If a song came on the radio that I liked, I might scream out in delight and begin singing at the top of my lungs. I didn’t feel like there was anything wrong with it, but I think it might have embarrassed the people I was with because I was drawing unwanted attention and stares from strangers. Since I’ve never cared much what people think about me, it never phased me.
I remember taking a class in college on Buddhism along the same time as my yoga journey seriously started. In Buddhism, the concept of detachment is a central component. In yoga, while not as central a tenet as in Buddhism, detachment is a HUGE part of the practice of Karma Yoga (see my recent post about the four kinds of yoga and how karma yoga may or may not fit into your life.)
As an easy-to-overly-excite individual, I didn’t quite understand detachment. It seemed to me that detachment was the equivalent to emotionless and I couldn’t comprehend the benefits of suppressing emotion.
Over time, I’ve come to learn through experience the handiness of a detached attitude.
Practicing detachment is what allowed me to have a perfect wedding even when things went wrong.
Practicing detachment can allow you to have a perfect day every day, even when things don’t go your way.
Detachment is not about burying emotion. Burying emotion is not handy. Although I’m not a doctor and can’t tell you what burying emotion will do to you with certainty, I can let you know that through my teaching experience I have seen the number that emotion burying will do to your hips and shoulders, and it’s not pretty.
Detachment is doing your best without worrying about the outcome.
I tried my best to do what I could to create the most fun wedding. When it came time to the actual day, I enjoyed whatever happened. That’s what made it fun.
I didn’t sweat when we discovered there was a miscommunication with the cake designer and the florist and the flowers the florist brought to put on the cake were replaced with edible flowers the cake baker made accidentally.
I didn’t worry when the dinner service was SO slow.
I laughed when I messed up parts of my dance with my husband and with my dad.
It didn’t bother me when we learned two days before the wedding that one of our groomsmen may or may not make it to the wedding because of a work conflict (he made it for the ceremony and the pictures and then had to leave before the reception).
Detachment as a mindset
When you hear about bridezilla’s, these are the people who work so hard to create a perfect wedding and then lose their minds when the tiny details don’t go exactly as planned. They stay attached to the outcome and allow the outcome to determine their mood and their mindset.
I determined my mindset from the beginning. On the morning of my wedding, I practiced yoga on the rooftop deck where I would get married hours later. I set the intention to go with the flow and have fun, and that was my focus the entire day.
I could have set an intention to have a perfect day. But that would have been fruitless since the chase for perfection is an illusion and completely not worth the pain, struggle, and unnecessary misery.
When things that I’d worked toward for a year didn’t turn out, detaching from the outcome and committing to the present moment worked wonders.
From the original source
In the Yoga Sutras, Patanjali (the author), writes
According to an article in Yoga Journal this translates to: “In order to achieve a state of yoga, one must develop both practice and detachment.”
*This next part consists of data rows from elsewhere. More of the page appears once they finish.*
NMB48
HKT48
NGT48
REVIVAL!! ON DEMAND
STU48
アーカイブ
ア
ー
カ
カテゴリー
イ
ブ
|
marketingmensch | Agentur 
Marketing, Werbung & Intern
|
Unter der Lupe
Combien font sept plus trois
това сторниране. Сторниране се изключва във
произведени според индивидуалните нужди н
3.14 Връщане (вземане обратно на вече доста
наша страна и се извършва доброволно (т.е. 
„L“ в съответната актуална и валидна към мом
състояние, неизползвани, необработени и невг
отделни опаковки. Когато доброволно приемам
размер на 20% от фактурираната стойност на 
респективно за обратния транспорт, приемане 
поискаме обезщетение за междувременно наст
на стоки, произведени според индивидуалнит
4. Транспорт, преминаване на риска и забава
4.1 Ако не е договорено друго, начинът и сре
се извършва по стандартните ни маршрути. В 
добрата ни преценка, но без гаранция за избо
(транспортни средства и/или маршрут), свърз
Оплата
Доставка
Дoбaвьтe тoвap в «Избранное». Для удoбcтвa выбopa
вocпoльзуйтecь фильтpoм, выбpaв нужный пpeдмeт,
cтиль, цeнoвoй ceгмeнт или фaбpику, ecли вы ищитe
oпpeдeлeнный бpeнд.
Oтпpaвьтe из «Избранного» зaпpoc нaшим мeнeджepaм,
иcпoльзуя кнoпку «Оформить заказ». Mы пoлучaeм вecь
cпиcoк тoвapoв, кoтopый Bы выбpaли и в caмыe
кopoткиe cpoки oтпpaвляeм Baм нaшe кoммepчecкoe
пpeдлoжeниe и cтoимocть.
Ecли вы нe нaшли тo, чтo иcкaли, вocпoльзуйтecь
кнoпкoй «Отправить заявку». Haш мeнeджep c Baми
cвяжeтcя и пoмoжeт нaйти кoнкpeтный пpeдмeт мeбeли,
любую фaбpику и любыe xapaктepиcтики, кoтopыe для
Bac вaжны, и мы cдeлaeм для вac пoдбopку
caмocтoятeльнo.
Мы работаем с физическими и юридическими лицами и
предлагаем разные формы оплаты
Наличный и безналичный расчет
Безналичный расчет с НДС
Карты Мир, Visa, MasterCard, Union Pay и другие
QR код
In other words, detachment is not about going through your daily life and just not caring. It’s about caring, and also not caring when things don’t turn out. It’s about caring, and also not caring when things do turn out.
It’s about being present in each and every moment.
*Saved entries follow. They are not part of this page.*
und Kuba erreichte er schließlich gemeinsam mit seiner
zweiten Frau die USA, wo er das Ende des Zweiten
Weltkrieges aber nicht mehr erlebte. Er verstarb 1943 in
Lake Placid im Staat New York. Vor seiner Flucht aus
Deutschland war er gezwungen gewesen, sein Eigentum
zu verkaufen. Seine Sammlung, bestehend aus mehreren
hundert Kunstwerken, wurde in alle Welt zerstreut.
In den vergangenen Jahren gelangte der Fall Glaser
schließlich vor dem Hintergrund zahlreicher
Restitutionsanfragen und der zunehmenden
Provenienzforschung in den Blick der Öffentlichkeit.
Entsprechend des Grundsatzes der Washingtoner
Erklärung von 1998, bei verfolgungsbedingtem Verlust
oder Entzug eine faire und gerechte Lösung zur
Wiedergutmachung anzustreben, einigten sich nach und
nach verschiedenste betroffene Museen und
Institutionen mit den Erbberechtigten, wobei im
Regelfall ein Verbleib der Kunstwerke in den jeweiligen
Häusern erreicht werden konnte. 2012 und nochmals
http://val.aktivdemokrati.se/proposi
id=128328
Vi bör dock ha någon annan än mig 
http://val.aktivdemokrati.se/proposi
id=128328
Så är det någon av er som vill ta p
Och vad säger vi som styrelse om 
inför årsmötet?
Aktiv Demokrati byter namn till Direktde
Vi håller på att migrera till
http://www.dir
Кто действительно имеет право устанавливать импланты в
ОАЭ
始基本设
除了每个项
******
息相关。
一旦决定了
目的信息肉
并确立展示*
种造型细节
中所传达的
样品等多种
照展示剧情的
Practice detachment in your daily life
Are there events, situations, or circumstances in your life where it would help to adopt a detached attitude?
To practice detachment on a daily basis, first create a daily intention, or an intention directly related to a goal you’re working toward.
As you move toward your goal, practice detaching to the outcome and staying present with what you really want to achieve. If something goes wrong, great. If something goes right, great.
Keep going! Keep trying! Keep smiling! And keep revisiting your intention. It’s allowed to change as time goes on, as long as you know that you’re working towards living in the present moment and not towards a particular outcome.
Good luck developing your detached attitude. Know that this is a daily practice and it will take time. Some days will be better then others. Remember, you get to choose when you want to start practicing your yogic skills.